- Promotion: Tachi Palace Fights
- Date: May 6, 2011
- Venue: Tachi Palace Hotel and Casino
- City: Lemoore, California

Event chronology
| TPF 8: All or Nothing | TPF 9: The Contenders | TPF 10: Tachi Palace Fights 10 |

= Tachi Palace Fights 9 =

Mixed martial arts event in 2011

Tachi Palace Fights 9 was a mixed martial arts event held by Tachi Palace Fights (TPF) on Friday, May 6 at the Tachi Palace Hotel and Casino in Lemoore, California.

==Background==
Alexis Vila was due to take on John Dodson, but pulled out of the bout with an unknown injury. Dodson was to fight Shooto veteran Mamoru Yamaguchi. However, on April 18, Dodson pulled out of the bout due to undisclosed reasons and Yamaguchi instead fought John Dunsmoor.

Phil Collins was expected to face Waachiim Spiritwolf at this event, but pulled out on February 9 for personal reasons. Spiritwolf instead faced Jorge Lopez.

Jamie Yager was set to fight Alan Jouban, but pulled out of the fight due to injury. Stepping in to fill the void was Chidi Njokuani.

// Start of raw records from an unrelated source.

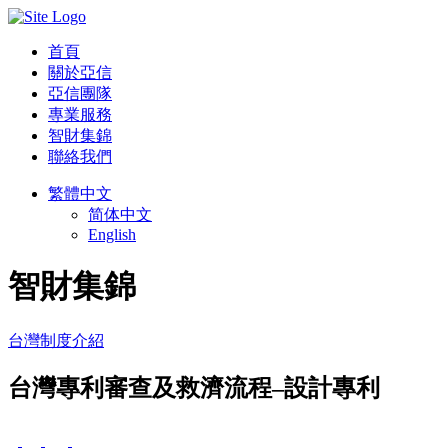
首頁
關於亞信
亞信團隊
專業服務
智財集錦
聯絡我們
繁體中文
简体中文
English
智財集錦
台灣制度介紹
台灣專利審查及救濟流程–設計專利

On April 25 it was announced that Cole Escovedo was tapped by the UFC to fight against Renan Barão at UFC 130, leaving Tommy Vargas without an opponent. Farkhad Sharipov stepped in to fight Vargas.

Featherweight champion Isaac DeJesus failed to make weight for his title defense against Russ Miura and was stripped of his belt. Both fighters agreed to a catchweight bout.